Program of studies (60 ECTS)

Organized in four two-month terms. The first three terms, three modules each. The final term reserved for dissertation writing.

 

Term 1

Module 1: Digital Methods for Theological Textual Analysis (5 ECTS)

Lecturer: Paris

Focus: Text encoding, stylometry, corpus analysis applied to biblical and patristic texts.

  • Key Topics:
    • XML/TEI encoding of theological texts
    • Stylometric analysis of Pauline epistles
    • Computational linguistics in biblical studies
  • Core Readings:
    • Schreibman, S., Siemens, R., & Unsworth, J. (Eds.). A Companion to Digital Humanities.
    • Young, S. D. (2019). Texts, Transmissions, and Technologies: A Guide to the Digital Study of Early Christianity.
    • Ehrensperger, K., & Schliesser, B. (Eds.). Paul and Scripture: Extending the Conversation.

Module 2: Reading and Deciphering Ancient Manuscripts (5 ECTS)

Lecturer: We need a new one

Focus: Paleography, codicology, digital manuscript tools.

  • Key Topics:
    • Greek and Syriac paleography
    • Virtual unwrapping of palimpsests
    • Manuscript digitization and metadata tagging
  • Core Readings:
    • de Hamel, C. A History of Illuminated Manuscripts.
    • van Lit, L. W. (2020). Among Digitized Manuscripts: Philology, Codicology, Paleography in a Digital World.
    • Parker, D. C. An Introduction to the New Testament Manuscripts and their Texts.
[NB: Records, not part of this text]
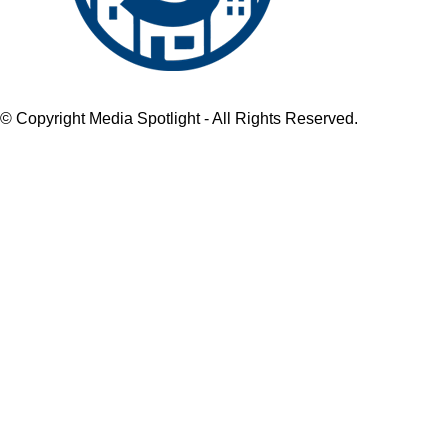
© Copyright Media Spotlight - All Rights Reserved.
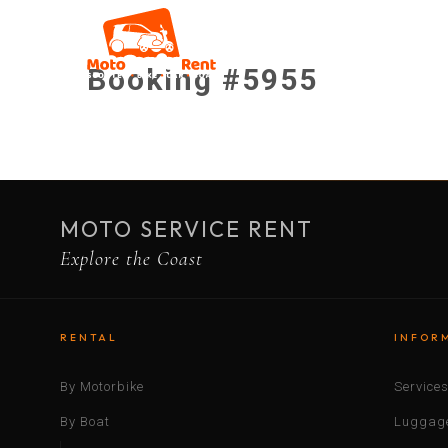
Booking #5955
MOTO SERVICE RENT
Explore the Coast
RENTAL
INFOR
By Motorbike
Service
By Boat
Luggage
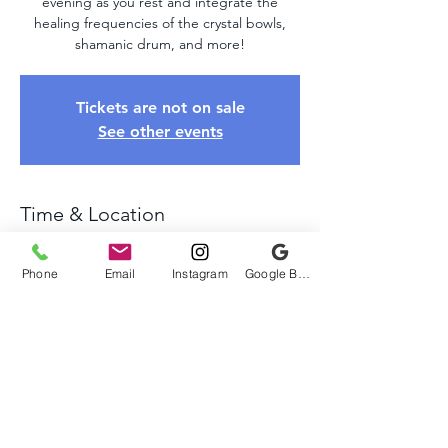
evening as you rest and integrate the
healing frequencies of the crystal bowls,
shamanic drum, and more!
Tickets are not on sale
See other events
Time & Location
Jul 06, 2025, 4:00 PM – 6:00 PM
Chadds Ford, 641 Webb Rd, Chadds Ford,
Phone
Email
Instagram
Google Business Profile
PA 19317, USA
About The Event
Come relax and unwind as we take you on 
a healing journey of sound using crystal 
bowls, tuning forks, shamanic drums, and 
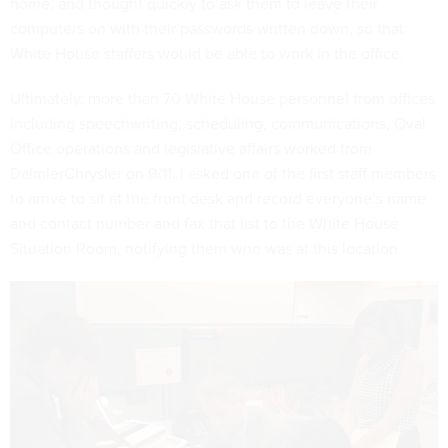
home, and thought quickly to ask them to leave their
computers on with their passwords written down, so that
White House staffers would be able to work in the office.
Ultimately, more than 70 White House personnel from offices
including speechwriting, scheduling, communications, Oval
Office operations and legislative affairs worked from
DaimlerChrysler on 9/11. I asked one of the first staff members
to arrive to sit at the front desk and record everyone’s name
and contact number and fax that list to the White House
Situation Room, notifying them who was at this location.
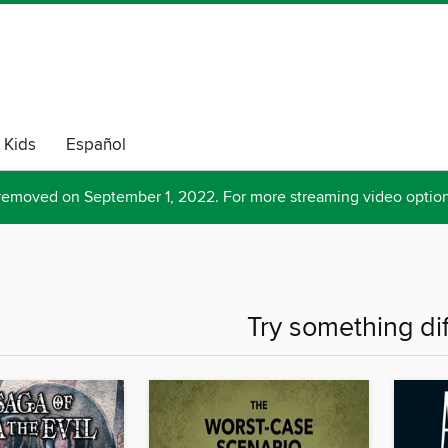
Kids
Español
removed on September 1, 2022. For more streaming video optio
Try something di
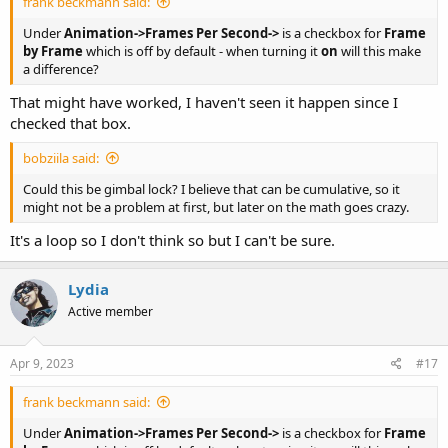
frank beckmann said:
Under
Animation->Frames Per Second->
is a checkbox for
Frame
by Frame
which is off by default - when turning it
on
will this make
a difference?
That might have worked, I haven't seen it happen since I
checked that box.
bobziila said:
Could this be gimbal lock? I believe that can be cumulative, so it
might not be a problem at first, but later on the math goes crazy.
It's a loop so I don't think so but I can't be sure.
Lydia
Active member
Apr 9, 2023
#17
frank beckmann said:
Under
Animation->Frames Per Second->
is a checkbox for
Frame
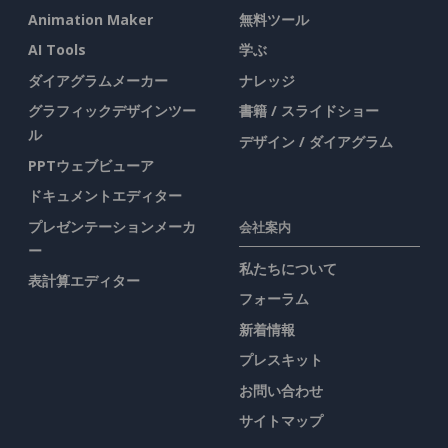
Animation Maker
無料ツール
AI Tools
学ぶ
ダイアグラムメーカー
ナレッジ
グラフィックデザインツー
書籍 / スライドショー
ル
デザイン / ダイアグラム
PPTウェブビューア
ドキュメントエディター
プレゼンテーションメーカ
会社案内
ー
私たちについて
表計算エディター
フォーラム
新着情報
プレスキット
お問い合わせ
サイトマップ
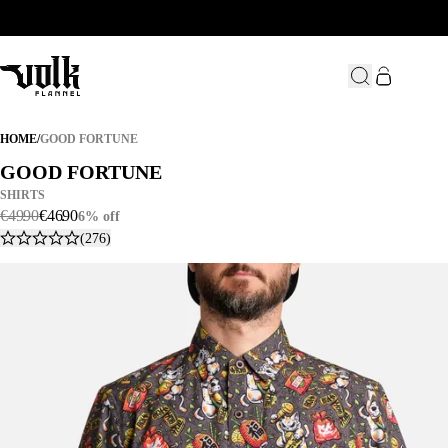
GOOD FORTUNE
HOME
/
GOOD FORTUNE
GOOD FORTUNE
GOOD FORTUNE
SHIRTS
€
49
.
90
€
46
.
90
6% off
(276)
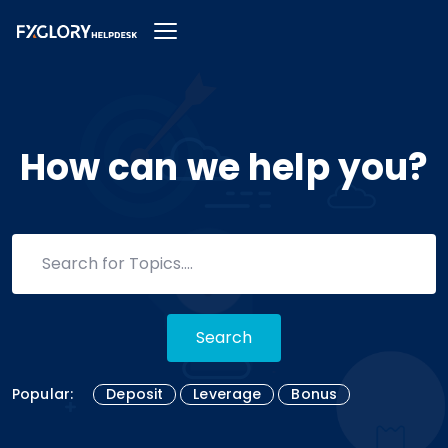
How can we help you?
Search
Popular:
Deposit
Leverage
Bonus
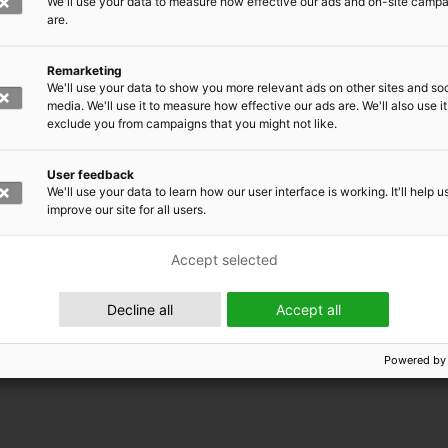
We'll use your data to measure how effective our ads and on-site camp
are.
Remarketing
We'll use your data to show you more relevant ads on other sites and soc
media. We'll use it to measure how effective our ads are. We'll also use it
exclude you from campaigns that you might not like.
User feedback
We'll use your data to learn how our user interface is working. It'll help u
improve our site for all users.
Accept selected
 EMRC
Decline all
Accept all
Powered by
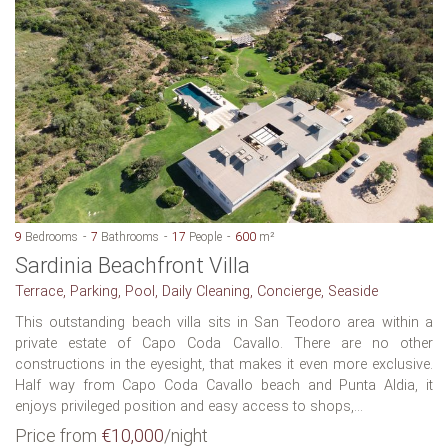
9
Bedrooms
7
Bathrooms
17
People
600
m²
Sardinia Beachfront Villa
Terrace, Parking, Pool, Daily Cleaning, Concierge, Seaside
This outstanding beach villa sits in San Teodoro area within a
private estate of Capo Coda Cavallo. There are no other
constructions in the eyesight, that makes it even more exclusive.
Half way from Capo Coda Cavallo beach and Punta Aldia, it
enjoys privileged position and easy access to shops,...
Price from
€10,000
/night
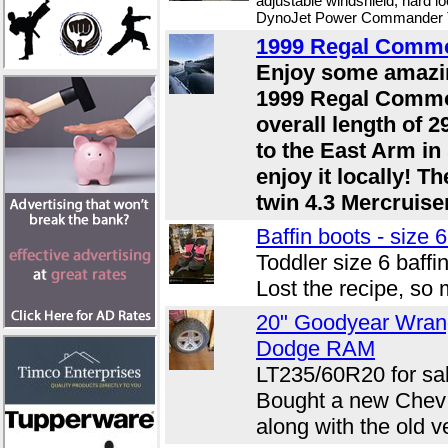
adjustable windshield, hard l
DynoJet Power Commander Tu
1999 Regal Comm
Enjoy some amazin
1999 Regal Commo
overall length of 2
to the East Arm in
enjoy it locally! T
twin 4.3 Mercruisers
Baffin boots - size 6
Toddler size 6 baffi
Lost the recipe, so 
20" Goodyear Wran
Dodge RAM
LT235/60R20 for sal
Bought a new Chev a
along with the old v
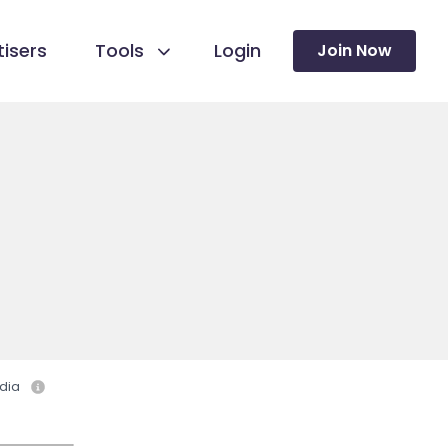
isers
Tools
Login
Join Now
dia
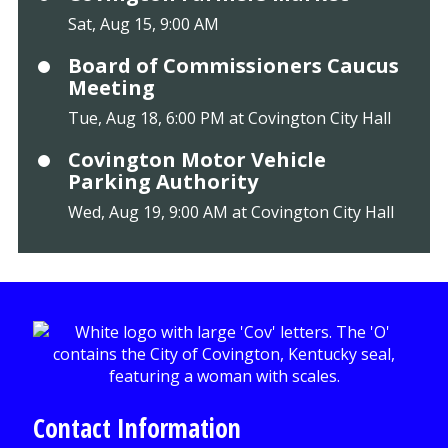
Sat, Aug 15, 9:00 AM
Board of Commissioners Caucus
Meeting
Tue, Aug 18, 6:00 PM at Covington City Hall
Covington Motor Vehicle
Parking Authority
Wed, Aug 19, 9:00 AM at Covington City Hall
Contact Information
Module 3: Ecclesiology and Digital Ethics (5 ECTS)

Lecturer: Sotirios

Focus: How digital culture reshapes ecclesial life, authority, and ethics.

  • Key Topics:
    • Digital ecclesiology (online sacraments, digital authority)
    • Surveillance capitalism and religious freedom
    • Digital pastoral care and theological ethics
  • Core Readings:
    • Campbell, H. A. The Distanced Church: Reflections on Doing Church Online.
    • Noble, S. U. Algorithms of Oppression.
    • Graham, E. Digital Humanity: Risk, Power, and the Christian Ethics of Technoculture.

 

Term 2

Module 4: Digital Exegesis and Hermeneutics (5 ECTS)

Lecturer: Maria

Focus: Digital tools in scriptural interpretation.

  • Key Topics:
    • Mapping biblical geography digitally
    • Semantic annotation of theological concepts
    • Reception history and social media traces
  • Core Readings:
    • Breed, B. What Can a Text Do? Reception History as an Ethology of the Biblical Text.
    • Lyons, W. J., & England, E. (Eds.). Reception History and Biblical Studies.
    • Moxnes, H. Putting Jesus in His Place: A Radical Vision of Household and Kingdom (for spatial hermeneutics).

Module 5: Digital Bibliographical Research & Archival Practices (5 ECTS)

Lecturer: Michael

Focus: Cataloguing, digital libraries, Zotero/Mendeley, theological archives.

  • Key Topics:
    • Religious data repositories and metadata standards
    • Linked open data in theological studies
    • Zotero integration with patristic corpora
  • Core Readings:
    • Terras, M., Nyhan, J., & Vanhoutte, E. (Eds.). Defining Digital Humanities.
    • Flanders, J., & Jannidis, F. (Eds.). The Shape of Data in the Digital Humanities.
    • Blake, J. Digitization and the Humanities: How Digital Humanities is Changing Scholarship.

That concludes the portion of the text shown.